Teachers must be shown some respect

Teachers are teaching, kids are learning and parents are being reported to.

Editor: On Thursday, Feb. 9, the education minister came to Surrey to announce that he is appointing a fact finder to see if there is room for a negotiated settlement. Otherwise, teachers will be legislated back as our present job action has disrupted learning or something to that effect.

Firstly, teachers are teaching, kids are learning and parents are being reported to. “Disrupt” means doing absolutely nothing extracurricular or a full out strike, which is not what is happening right now.

Secondly, what facts is he looking to find when they are out there on the table for all to see? According to Keith Baldrey on Voice of BC, his move is a tactic to pressure teachers or a heads-up to upcoming legislation.

The minister told protesting Surrey teachers he was unwilling to move from net zero. So why bother with a fact finder? What else is left to negotiate? Why did so many other public workers get increases and will get more as the new mandate comes into effect?

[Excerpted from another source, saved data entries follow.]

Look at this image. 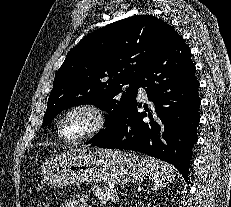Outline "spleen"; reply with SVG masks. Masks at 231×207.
Returning a JSON list of instances; mask_svg holds the SVG:
<instances>
[{
    "label": "spleen",
    "instance_id": "1",
    "mask_svg": "<svg viewBox=\"0 0 231 207\" xmlns=\"http://www.w3.org/2000/svg\"><path fill=\"white\" fill-rule=\"evenodd\" d=\"M150 169V175L154 181V189L165 188L175 178L176 169L170 164H166L154 158L146 156L144 159Z\"/></svg>",
    "mask_w": 231,
    "mask_h": 207
}]
</instances>
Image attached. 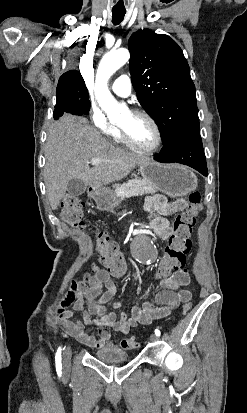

We did not have chance to ask this, as the minister was already late for students after giving a press conference which teachers were not aware of or invited to.

A bully takes something away and then says you can have this back if you give me this other thing and this other thing and when he gives back what he took, it is broken. If you protest, he threatens you. Bottom line, the victim loses either way. A mediator makes sure everyone meets halfway. Sadly, one has not been appointed.

Finally, ads on the New Education Plan are running, using taxpayers’ money. More than $500 million will be spent on mandated professional development, on more special education assistants and not on teachers.

I suspect that money will also be spent on million dollar software programs, computers, and iPads that will “personalize” learning. This plan is without any input or choice from teachers.

Again, when asked, the minister agreed there is money for his plan. So it seems the government wants to save money by taking away teacher rights, downsizing, and plucking further from our measly benefits.

Will this improve education? How is this justified and why is there no money being put back to rectify what was illegally stripped from our contract in 2002, as the courts ordered?

Does the minister think that in this climate, teachers will enthusiastically embrace anything new coming from the ministry? Teachers must be shown some respect with a negotiated settlement. Anything less is going to create an unhealthy climate, and nobody will be the winner.